La salud en Cuba aunque gratuita para el pueblo tiene un costo significativo en el Estado que destina cada año millones de pesos en la adquisición de medicamentos, equipos y recursos necesarios en ese sector priorizado del país, en muchos de los casos adquiridos en mercados geográficamente distantes, lo cual dificulta y retrasa el acceso, consecuencia del bloqueo impuesto a la nación desde casi seis décadas.
Las afectaciones se manifiestan en servicios de gran demanda como los quirúrgicos, donde cada año en Guantánamo, por ejemplo, son operados más de 17 mil personas en el hospital general docente doctora Agostinho Neto.

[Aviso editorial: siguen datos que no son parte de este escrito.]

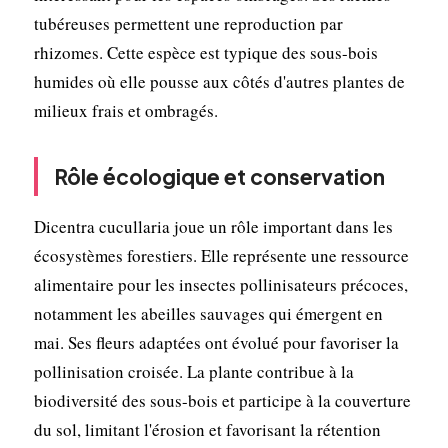
tubéreuses permettent une reproduction par
rhizomes. Cette espèce est typique des sous-bois
humides où elle pousse aux côtés d'autres plantes de
milieux frais et ombragés.
Rôle écologique et conservation
Dicentra cucullaria joue un rôle important dans les
écosystèmes forestiers. Elle représente une ressource
alimentaire pour les insectes pollinisateurs précoces,
notamment les abeilles sauvages qui émergent en
mai. Ses fleurs adaptées ont évolué pour favoriser la
pollinisation croisée. La plante contribue à la
biodiversité des sous-bois et participe à la couverture
du sol, limitant l'érosion et favorisant la rétention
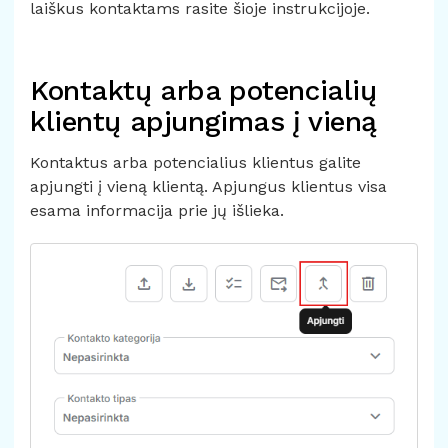
laiškus kontaktams rasite
šioje instrukcijoje.
Kontaktų arba potencialių
klientų apjungimas į vieną
Kontaktus arba potencialius klientus galite
apjungti į vieną klientą. Apjungus klientus visa
esama informacija prie jų išlieka.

No obstante, las limitaciones se evidencian en la adquisición de lentes para las endoscopias, prueba médica que propicia el diagnóstico de determinadas patologías asociadas en el tubo digestivo superior.

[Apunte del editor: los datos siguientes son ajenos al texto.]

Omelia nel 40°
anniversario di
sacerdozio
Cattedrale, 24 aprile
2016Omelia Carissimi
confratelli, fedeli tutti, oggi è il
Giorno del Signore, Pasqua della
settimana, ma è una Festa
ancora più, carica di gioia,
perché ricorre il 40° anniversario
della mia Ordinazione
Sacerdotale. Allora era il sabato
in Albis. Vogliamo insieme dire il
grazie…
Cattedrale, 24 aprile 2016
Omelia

Así mismo de manera negativa el cerco estadounidense influye en el bienestar de los pacientes enfermos de la visión, pues no se cuenta con el ultrasonido ocular, equipo específico para el diagnóstico del nervio óptico de la retina, una de las primeras causas de ceguera en el país.

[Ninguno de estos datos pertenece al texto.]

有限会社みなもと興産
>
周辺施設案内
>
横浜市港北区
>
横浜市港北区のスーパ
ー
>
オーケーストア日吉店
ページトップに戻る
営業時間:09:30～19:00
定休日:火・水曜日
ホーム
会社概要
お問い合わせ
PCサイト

Los daños provocados por el bloqueo de #EEUU contra #Cuba en el ámbito de la salud son incuestionables. Vea el informe de #CubaVsBloqueo, 2019 ➡️ https://t.co/Ja5IF5pqpF #ElBloqueoEsReal 🇨🇺 #NoMásBloqueo 🇨🇺 #UnblockCuba pic.twitter.com/1hIFyTtzs4
— José Angel Portal Miranda (@japortalmiranda) November 7, 2019
También la cirugía refractiva está limitada por la falta de algunos lentes intraoculares que se emplean en la operación de cataratas, situación que se extiende a otros centros del país especializados en esa materia.
De igual modo el servicio de oncología tiene déficit de materiales para los tratamientos quirúrgicos en muchos pacientes con algún tipo de cáncer, pues se carece de medicamentos novedosos utilizados en las quimioterapias, tampoco llega en su totalidad la vacuna contra el cáncer de pulmón, pues aunque se fabrica en Cuba no siempre está disponible por falta de materia prima.
Otro servicio muy sensible es el de nefrología, en el cual se atienden más cien pacientes crónicos, número alto para los 17 riñones artificiales disponibles, todos con carencia de piezas de repuesto, pues el país está limitado para su adquisición en el mercado internacional.
A pesar del cerco estadounidense la obra de la Revolución prioriza la Salud Pública en los grupos poblacionales de riesgo, entre estos, la mujer embarazada, recién parida y a los menores hasta los 18 años de edad. También garantiza el acceso a sangre segura, al certificar el 100 por ciento de las más de 15 mil donaciones voluntarias anuales en Guantánamo.
De igual modo, el VIH/ SIDA, a pesar de constituir en el mundo una verdadera amenaza a la continuidad del género humano, en Cuba como resultado de la adopción de estrategias tempranas, se logra mantener una lenta progresión de la enfermedad, cuyo índice de prevalencia es catalogado como el más bajo de América Latina y el Caribe.
Entonces, aunque el estado cubano eroga cada año miles de pesos para la asistencia médica, el cerco estadounidense implica gastos de millones de dólares, restricciones de recursos, no contar con algunos medicamentos, reactivos y equipos de tecnologías avanzadas, limitaciones que afectan la atención de salud.
Una política cruel que de forma directa o indirecta lastra el desarrollo de la mayoría de las cubanas y los cubanos nacidos bajo ese genocidio. No obstante, la fortaleza, unidad y la aplicación de alternativas del pueblo cubano permite crecernos ante las dificultades y mantener servicios gratuitos de calidad, sin distinción alguna.